The silliest thing about the potential end of our world is it's so boring, people don't care. Who'd have thunk it?
For all those images of Armageddon - the biblical and Bruce Willis versions - when our species' smartest minds foresaw the end of times, we sat on our collective hands and sighed a collective "meh".
No people gathered on a hilltop. No lovers embracing, lips locked and tears pooling, as a gargantuan fiery asteroid scythes through the atmosphere, burning up everything in an almighty galactic fart.
Nah. We just kept drilling and burning and the last thing anyone heard from a human being was someone complaining about the price of gas.
Perhaps I have read my fellow sapiens all wrong. Perhaps we're actually soothed by the prospect of the party wrapping up, an all-good-things-come-to-an-end approach.
It's kind of nice, I suppose. Zen. Calming to think we aren't any more deserving of continued existence than the millions of species before us that have spawned, flourished and died out.
Pressure is off on the existential front.
One hundred and eight billion humans have existed on this planet. Scientists estimate about one bone in every billion will become a fossil. Therefore, if things go wrong sometime soon we can expect only about 100 complete human skeletons to exist in fossil form.
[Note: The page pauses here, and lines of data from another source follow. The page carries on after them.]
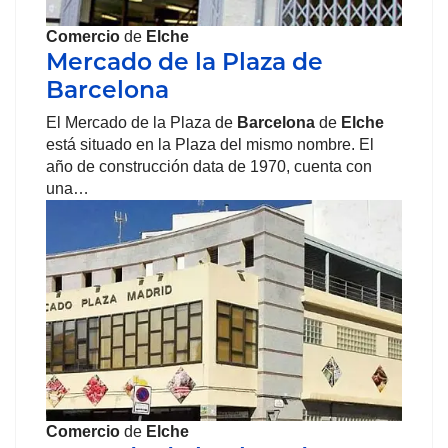
Comercio
de
Elche
Mercado de la Plaza de
Barcelona
El Mercado de la Plaza de
Barcelona
de
Elche
está situado en la Plaza del mismo nombre. El
año de construcción data de 1970, cuenta con
una…
Comercio
de
Elche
If a dog of the future digs up a dude, it's one lucky pooch indeed.
Of course, even without fossil evidence, any future palaeontologists would still work out mankind had existed. They would plot it in the Earth. The advent of agriculture, the industrial age, they would see climate change in the rock.
And perhaps one day after we disappeared and Earth hit reset, this futuristic species would develop its own science and art and debate the history of mankind.
They would look at evidence of our technologies, our expansion across the globe.
"They must have been smart enough to know they were warming the Earth," someone would say.
"So why didn't they do anything about it?"